Sorun kaç yaşında tam olarak saptanır?
5 yaşından önce idrar kaçırma enüresiz olarak değerlendirilmez. Ancak enüresiz tüm toplumlarda en sık görülen psikiyatrik hastalıklardan biridir. Hastalığın Türkiye’deki yaygınlığını inceleyen araştırmacılar ilkokul dönemindeki her 100 çocuktan 11-25 tanesinin enüresis olduğunu görmüşlerdir. Bu da her sınıfta en az 2-3 arkadaşının benzer bir sorun yaşadığına işaret eder.
Nedenleri nelerdir?
Nedenlerini genel başlıklar altında şöyle toplayabiliriz:
a. Genetik nedenler: Genetik nedenler önemli bir role sahiptir. Eğer ailede enüresis yoksa çocukta enüresis olma ihtimali yüzde 15 iken, bir ebeveynde enüresis olması bu ihtimali yüzde 44’e her iki ebeveynde olması ise yüzde 77’ye çıkarır.
b. Mesane ve ilgili sebepler:
c. Uyku ile ilişki: Yapılan araştırmalar enüresisin daha çok uykunun ilk üçte birlik kısmında daha sık olduğunu gösteriyor olsa da özelikle mesane kapasitesi düşük olduğu için sık idrar giden çocukların gece boyunca altlarına kaçırabildikleri görülmüştür.
d.Merkezi sinir sisteminin gelişiminde gecikme: Bu çocuklarda yaşıtlarına göre motor gelişim ya da dil gelişiminin daha geriden geldiğine rastlanmıştır.

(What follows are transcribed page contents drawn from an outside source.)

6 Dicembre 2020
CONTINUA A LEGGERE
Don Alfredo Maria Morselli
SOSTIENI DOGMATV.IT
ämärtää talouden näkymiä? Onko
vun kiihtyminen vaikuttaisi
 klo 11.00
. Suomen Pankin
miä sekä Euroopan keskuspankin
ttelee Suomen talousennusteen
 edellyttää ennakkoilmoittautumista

Diğer destekleyen sebeplerden biri ve önemli olanı, bu hastalıkla birlikte yine beynin gelişimsel hastalıklarından biri olan dikkat eksikliği hiperaktivitenin daha sık görülmesi.
e. Hormonal etkenler:
f. İlaçlar ve hastalıklar: Çocuğun kullandığı bazı ilaçların yan etkisi olarak, diyabet ya da üriner sistemi etkileyen hastalıkların alt ıslatma sebebi olabileceği akılda tutulmalı; idrar tahlili ve gerekirse ilgili tetkikler mutlaka istenmelidir.

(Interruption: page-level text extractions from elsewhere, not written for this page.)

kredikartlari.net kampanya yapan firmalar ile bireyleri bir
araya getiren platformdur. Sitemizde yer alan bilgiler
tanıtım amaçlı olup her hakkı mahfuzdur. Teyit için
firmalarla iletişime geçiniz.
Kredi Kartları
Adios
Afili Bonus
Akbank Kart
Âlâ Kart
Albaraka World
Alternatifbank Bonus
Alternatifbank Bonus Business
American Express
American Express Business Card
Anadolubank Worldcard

Enüresisin psikolojik ve sosyal yönü nedir?
Enüresis yeni doğan kardeşe karşı gelişen kimi zaman saldırgan duyguların kimi zaman sevgiyi paylaşmaktan gelen hayal kırıklığının ifadesi olabilir. Ailede ölüm, boşanma, taşınma, okulda yaşanan travmalar çocuğun yaşamında onu sıkıntıya ve korkuya sokabilecek her türlü olay enüresisi ortaya çıkarabilir.
Diğer taraftan bazı anneler aşırı titiz, düzenli ve kurallı olabilir. Çocuk annesinin kurallarına uymak zorundadır ve bu ailelerde alt ıslatan çocuk aslında bu düzene direkt olarak değil; belki pasif olarak tepki gösteriyor olabilir.